Ungeimpfter legt Hamburger Betrieb lahm
Was bedeutet das angesichts weiter steigender Infektionszahlen und sich füllender Intensivstationen? Politiker vieler Parteien sowie zahlreiche Experten drängen bereits auf weitere Verschärfungen für Ungeimpfte, um die vierte Pandemie-Welle einigermaßen zu beherrschen und einen Zusammenbruch des Gesundheitssystems zu verhindern. Der Druck auf Ungeimpfte dürfte weiter zunehmen. Der Antrieb konsequenter Impfverweigerer, sich einen gefälschten Impfpass zu besorgen, dürfte also steigen. Die gelben Impfpässe sind leicht zu fälschen. Das beklagen viele Ermittler. Zudem werden vermutlich zahlreiche gefälschte Impfpässe in Apotheken gar nicht entdeckt. Ein zentrales Register, in dem Apotheker die Angaben in den Impfpässen überprüfen können, existiert schlicht nicht. Und die aktuelle Rechtslage erzeugt kaum Druck auf Fälscher, Verkäufer oder Nutzer gefälschter Impfpässe.
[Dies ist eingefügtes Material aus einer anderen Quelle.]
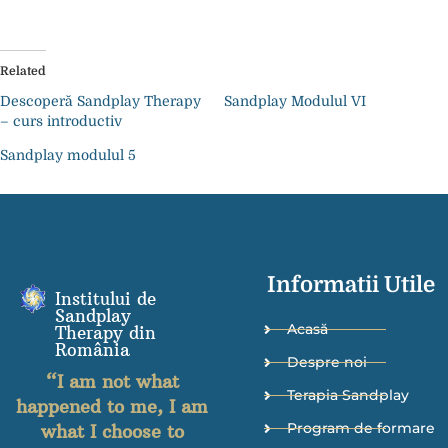
Related
Descoperă Sandplay Therapy
Sandplay Modulul VI
– curs introductiv
Sandplay modulul 5
Informatii Utile
Institului de
Sandplay
Acasă
Therapy din
România
Despre noi
“I am not what
Terapia Sandplay
happened to me, I am
Program de formare
what I choose to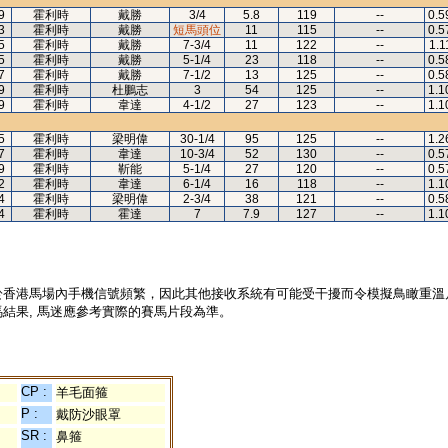
9
霍利時
戴勝
3/4
5.8
119
--
0.5
3
霍利時
戴勝
短馬頭位
11
115
--
0.5
5
霍利時
戴勝
7-3/4
11
122
--
1.1
5
霍利時
戴勝
5-1/4
23
118
--
0.5
7
霍利時
戴勝
7-1/2
13
125
--
0.5
9
霍利時
杜鵬志
3
54
125
--
1.1
9
霍利時
韋達
4-1/2
27
123
--
1.1
5
霍利時
梁明偉
30-1/4
95
125
--
1.2
7
霍利時
韋達
10-3/4
52
130
--
0.5
9
霍利時
靳能
5-1/4
27
120
--
0.5
2
霍利時
韋達
6-1/4
16
118
--
1.1
4
霍利時
梁明偉
2-3/4
38
121
--
0.5
4
霍利時
霍達
7
7.9
127
--
1.1
於香港馬場內手機信號頻繁，因此其他接收系統有可能受干擾而令模擬鳥瞰重溫
結果, 馬迷應參考實際的賽馬片段為準。
CP :
羊毛面箍
P :
戴防沙眼罩
SR :
鼻箍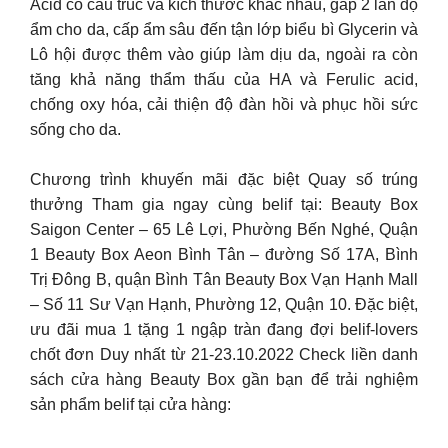
Acid có cấu trúc và kích thước khác nhau, gấp 2 lần độ
ẩm cho da, cấp ẩm sâu đến tận lớp biểu bì Glycerin và
Lô hội được thêm vào giúp làm dịu da, ngoài ra còn
tăng khả năng thẩm thấu của HA và Ferulic acid,
chống oxy hóa, cải thiện độ đàn hồi và phục hồi sức
sống cho da.
Chương trình khuyến mãi đặc biệt Quay số trúng
thưởng Tham gia ngay cùng belif tại: Beauty Box
Saigon Center – 65 Lê Lợi, Phường Bến Nghé, Quận
1 Beauty Box Aeon Bình Tân – đường Số 17A, Bình
Trị Đông B, quận Bình Tân Beauty Box Vạn Hạnh Mall
– Số 11 Sư Vạn Hạnh, Phường 12, Quận 10. Đặc biệt,
ưu đãi mua 1 tặng 1 ngập tràn đang đợi belif-lovers
chốt đơn Duy nhất từ 21-23.10.2022 Check liền danh
sách cửa hàng Beauty Box gần bạn để trải nghiệm
sản phẩm belif tại cửa hàng: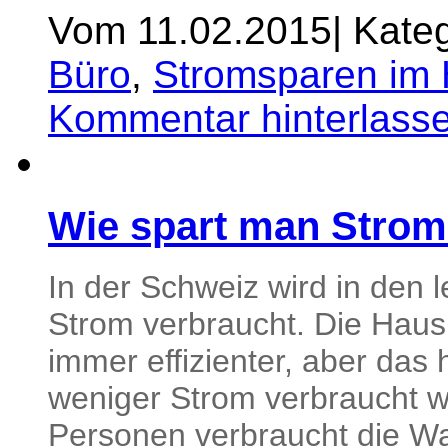
Vom 11.02.2015
|
Kateg
Büro
,
Stromsparen im 
Kommentar hinterlass
Wie spart man Stro
In der Schweiz wird in den
Strom verbraucht. Die Haus
immer effizienter, aber das 
weniger Strom verbraucht w
Personen verbraucht die 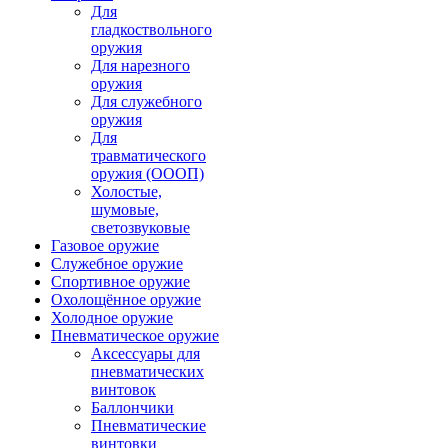
Для
гладкоствольного
оружия
Для нарезного
оружия
Для служебного
оружия
Для
травматического
оружия (ОООП)
Холостые,
шумовые,
светозвуковые
Газовое оружие
Служебное оружие
Спортивное оружие
Охолощённое оружие
Холодное оружие
Пневматическое оружие
Аксессуары для
пневматических
винтовок
Баллончики
Пневматические
винтовки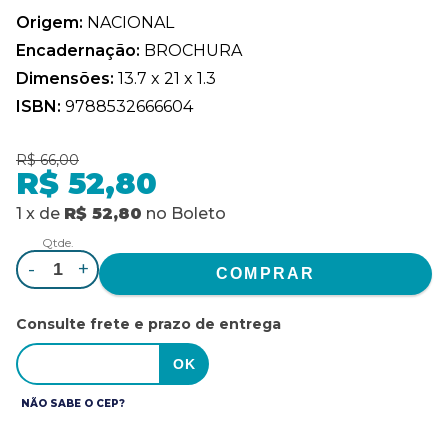
Origem:
NACIONAL
Encadernação:
BROCHURA
Dimensões:
13.7 x 21 x 1.3
ISBN:
9788532666604
R$ 66,00
R$ 52,80
1
x
de
R$ 52,80
no
Boleto
Qtde.
-
+
Consulte frete e prazo de entrega
NÃO SABE O CEP?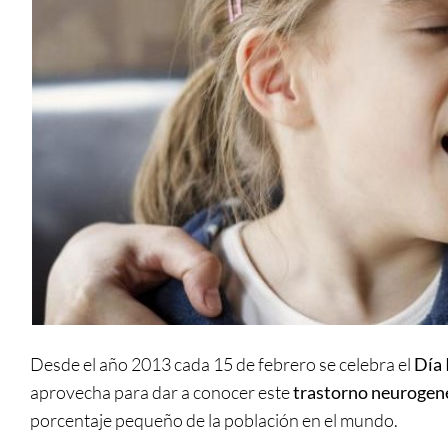
Desde el año 2013 cada 15 de febrero se celebra el
Día 
aprovecha para dar a conocer este
trastorno neurogen
porcentaje pequeño de la población en el mundo.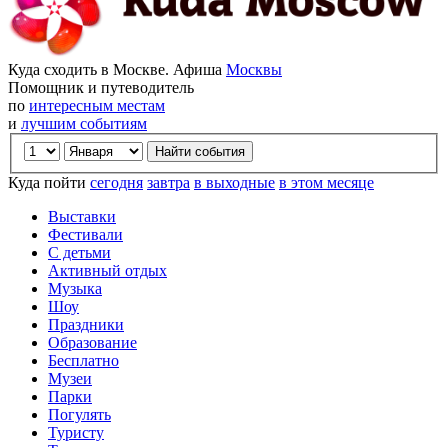
Куда сходить в Москве. Афиша
Москвы
Помощник и путеводитель
по
интересным местам
и
лучшим событиям
Куда пойти
сегодня
завтра
в выходные
в этом месяце
Выставки
Фестивали
С детьми
Активный отдых
Музыка
Шоу
Праздники
Образование
Бесплатно
Музеи
Парки
Погулять
Туристу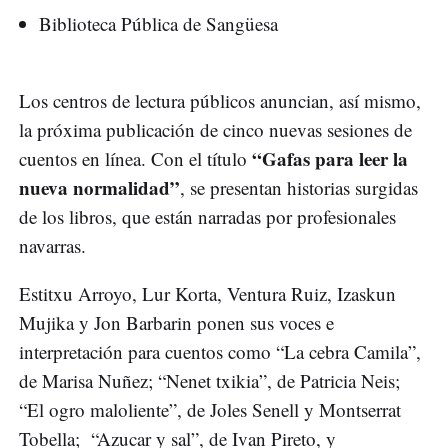
Biblioteca Pública de Sangüesa
Los centros de lectura públicos anuncian, así mismo,
la próxima publicación de cinco nuevas sesiones de
“Gafas para leer la
cuentos en línea. Con el título
nueva normalidad”
, se presentan historias surgidas
de los libros, que están narradas por profesionales
navarras.
Estitxu Arroyo, Lur Korta, Ventura Ruiz, Izaskun
Mujika y Jon Barbarin ponen sus voces e
interpretación para cuentos como “La cebra Camila”,
de Marisa Nuñez; “Nenet txikia”, de Patricia Neis;
“El ogro maloliente”, de Joles Senell y Montserrat
Tobella; “Azucar y sal”, de Ivan Pireto, y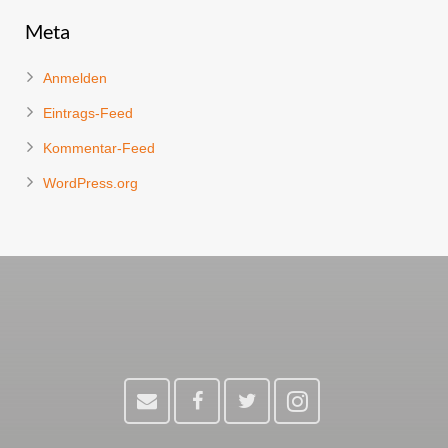
Meta
Anmelden
Eintrags-Feed
Kommentar-Feed
WordPress.org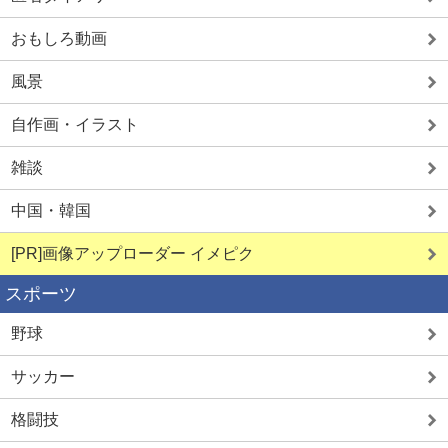
おもしろ動画
風景
自作画・イラスト
雑談
中国・韓国
[PR]画像アップローダー イメピク
スポーツ
野球
サッカー
格闘技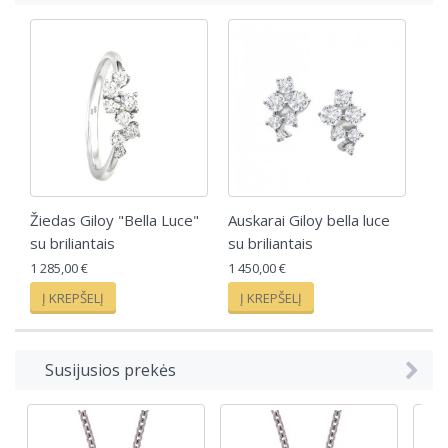
Žiedas Giloy "Bella Luce"
Auskarai Giloy bella luce
su briliantais
su briliantais
1 285,00 €
1 450,00 €
Į KREPŠELĮ
Į KREPŠELĮ
Susijusios prekės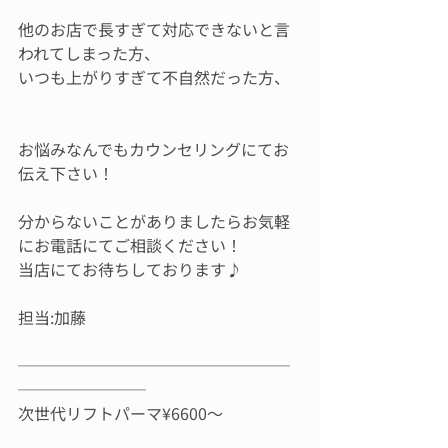
他のお店で長すぎて対応できないと言
われてしまった方、
いつも上がりすぎて不自然だった方、
お悩みなんでもカウンセリングにてお
伝え下さい！
分からないことがありましたらお気軽
にお電話にてご相談ください！
当店にてお待ちしております♪
担当:加藤
─────────────────
────────
次世代リフトパーマ¥6600～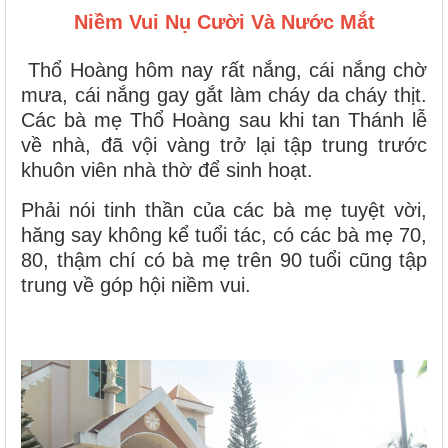
Niềm Vui Nụ Cười Và Nước Mắt
Thổ Hoàng hôm nay rất nắng, cái nắng chờ
mưa, cái nắng gay gắt làm cháy da cháy thịt.
Các bà mẹ Thổ Hoàng sau khi tan Thánh lễ
về nhà, đã vội vàng trở lại tập trung trước
khuôn viên nhà thờ để sinh hoạt.
Phải nói tinh thần của các bà mẹ tuyệt vời,
hăng say không kể tuổi tác, có các bà mẹ 70,
80, thậm chí có bà mẹ trên 90 tuổi cũng tập
trung về góp hội niềm vui.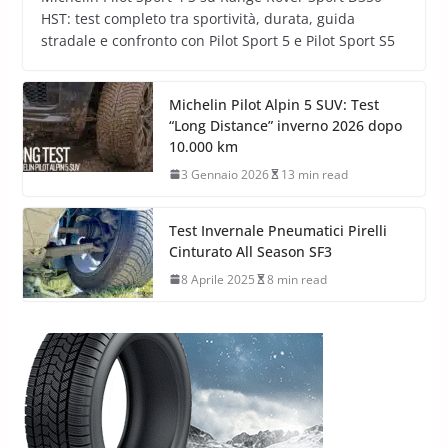
HST: test completo tra sportività, durata, guida
stradale e confronto con Pilot Sport 5 e Pilot Sport S5
Michelin Pilot Alpin 5 SUV: Test
“Long Distance” inverno 2026 dopo
10.000 km
3 Gennaio 2026
13 min read
Test Invernale Pneumatici Pirelli
Cinturato All Season SF3
8 Aprile 2025
8 min read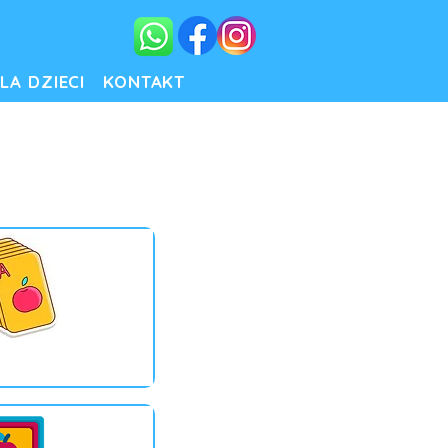
LA DZIECI
KONTAKT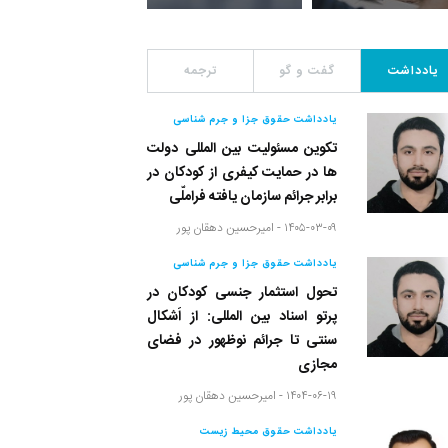
یادداشت
گفت و گو
ترجمه
یادداشت حقوق جزا و جرم شناسی
تکوین مسئولیت بین المللی دولت
ها در حمایت کیفری از کودکان در
برابر جرائم سازمان یافته فراملّی
۱۴۰۵-۰۳-۰۹ -
امیرحسین دهقان پور
یادداشت حقوق جزا و جرم شناسی
تحول استثمار جنسی کودکان در
پرتو اسناد بین المللی: از اَشکال
سنتی تا جرائم نوظهور در فضای
مجازی
۱۴۰۴-۰۶-۱۹ -
امیرحسین دهقان پور
یادداشت حقوق محیط زیست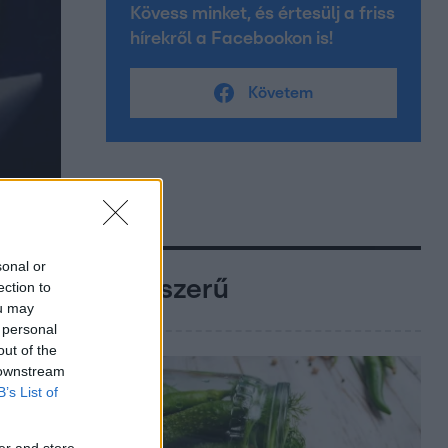
Kövess minket, és értesülj a friss
hírekről a Facebookon is!
Követem
sonal or
Népszerű
ection to
ou may
 personal
out of the
 downstream
B’s List of
er and store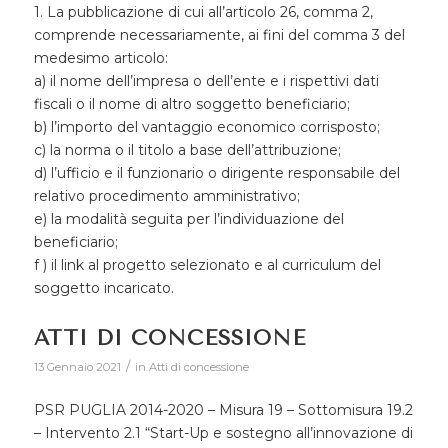
1. La pubblicazione di cui all’articolo 26, comma 2,
comprende necessariamente, ai fini del comma 3 del
medesimo articolo:
a) il nome dell’impresa o dell’ente e i rispettivi dati
fiscali o il nome di altro soggetto beneficiario;
b) l’importo del vantaggio economico corrisposto;
c) la norma o il titolo a base dell’attribuzione;
d) l’ufficio e il funzionario o dirigente responsabile del
relativo procedimento amministrativo;
e) la modalità seguita per l’individuazione del
beneficiario;
f ) il link al progetto selezionato e al curriculum del
soggetto incaricato.
ATTI DI CONCESSIONE
/
13 Gennaio 2021
in
Atti di concessione
PSR PUGLIA 2014-2020 – Misura 19 – Sottomisura 19.2
– Intervento 2.1 “Start-Up e sostegno all’innovazione di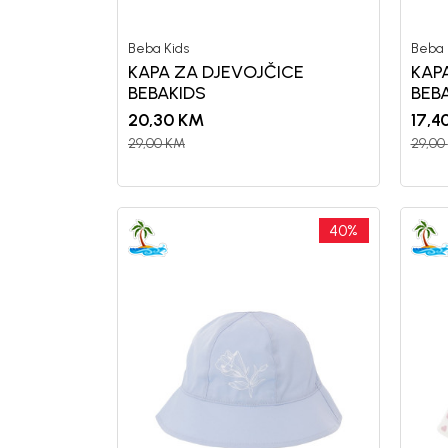
Beba Kids
Beba 
KAPA ZA DJEVOJČICE
KAP
BEBAKIDS
BEB
20,30
KM
17,4
29,00
KM
29,00
40
%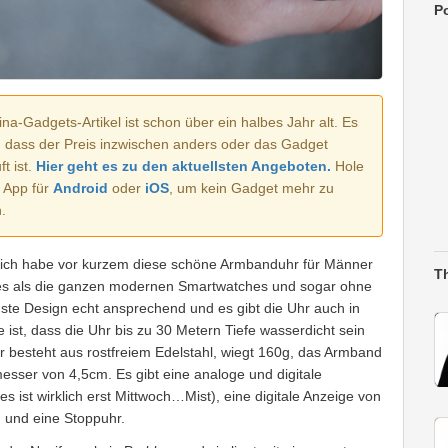
Po
na-Gadgets-Artikel ist schon über ein halbes Jahr alt. Es
, dass der Preis inzwischen anders oder das Gadget
t ist.
Hier geht es zu den aktuellsten Angeboten.
Hole
e App für
Android
oder
iOS
, um kein Gadget mehr zu
.
, ich habe vor kurzem diese schöne Armbanduhr für Männer
T
res als die ganzen modernen Smartwatches und sogar ohne
uste Design echt ansprechend und es gibt die Uhr auch in
ist, dass die Uhr bis zu 30 Metern Tiefe wasserdicht sein
hr besteht aus rostfreiem Edelstahl, wiegt 160g, das Armband
messer von 4,5cm. Es gibt eine analoge und digitale
 ist wirklich erst Mittwoch…Mist), eine digitale Anzeige von
 und eine Stoppuhr.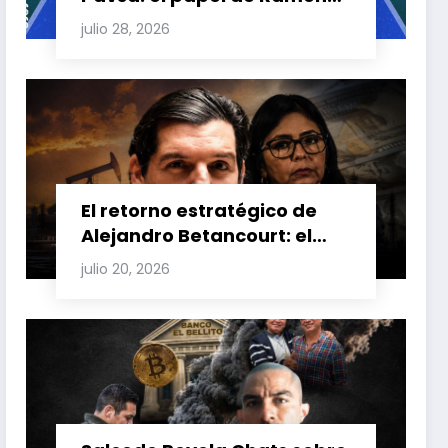
Carretero en el triángulo de
julio 28, 2026
Carretero y su impacto en
Venezuela y Cuba
El retorno estratégico de
Alejandro Betancourt: el
bolichico que desafía la
julio 20, 2026
justicia y renueva su poder
en la industria petrolera
venezolana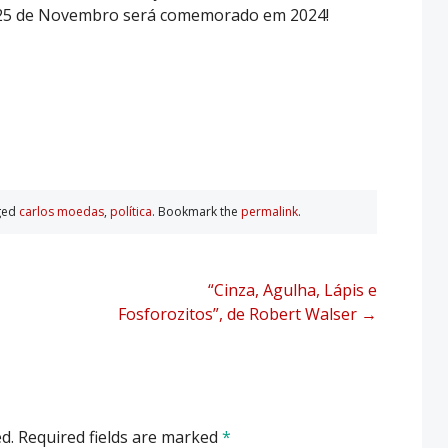
o 25 de Novembro será comemorado em 2024!
ged
carlos moedas
,
polí­tica
. Bookmark the
permalink
.
“Cinza, Agulha, Lápis e
Fosforozitos”, de Robert Walser
→
d.
Required fields are marked
*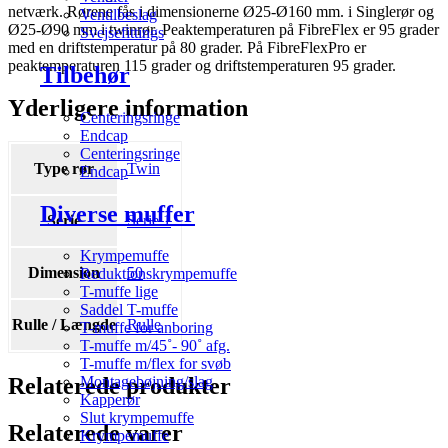
netværk. Rørene fås i dimensionerne Ø25-Ø160 mm. i Singlerør og
Ventilbeslag
Ø25-Ø90 mm i twinrør. Peaktemperaturen på FibreFlex er 95 grader
Svejsefittings
med en driftstemperatur på 80 grader. På FibreFlexPro er
peaktemperaturen 115 grader og driftstemperaturen 95 grader.
Tilbehør
Yderligere information
Centeringsringe
Endcap
Centeringsringe
Type rør
Twin
Endcap
Diverse muffer
Serie
Serie 1
Krympemuffe
Dimension
50
Reduktionskrympemuffe
T-muffe lige
Saddel T-muffe
Rulle / Længde
Rulle
T-muffe for anboring
T-muffe m/45˚- 90˚ afg.
T-muffe m/flex for svøb
Relaterede produkter
Montagebøjning/slag
Kapperør
Slut krympemuffe
Relaterede varer
Krympemuffe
Dass jede Person, die ungeimpft ist, aber mit einem gefälschten Impfpass herumläuft, ein Problem werden kann, zeigt ein Fall aus Hamburg von Ende Oktober. Dort hatte sich laut "Hamburger Morgenpost" ein 20-jähriger Auszubildender einen gefälschten Impfpass besorgt und war damit ins Ausland verreist. Nach seiner Rückkehr ging er trotz Krankheitssymptomen arbeiten. Als herauskam, dass er positiv auf das Virus getestet wurde, schloss das Gesundheitsamt Hamburg die Firma für drei Tage. Der Verlust liegt etwa bei 20.000 Euro. Glücklicherweise hat sich kein weiterer Mitarbeiter bei dem jungen Mann angesteckt. Der Auszubildende verlor seine Stelle. Nun laufen noch Anzeigen einiger einstiger Kollegen, da er fahrlässig ihre Ansteckung in Kauf genommen habe.